▸ Task
Leave out the images and transcribe the entries below word for word.

▸ Input
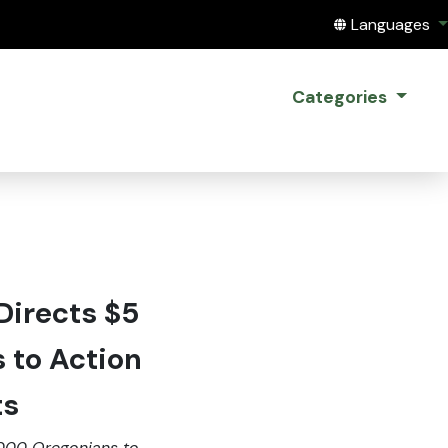
Translate this
Languages
Categories
Directs $5
s to Action
ts
,000 Oregonians to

▸ Response below
Translate this
Languages
Categories
Directs $5
s to Action
ts
,000 Oregonians to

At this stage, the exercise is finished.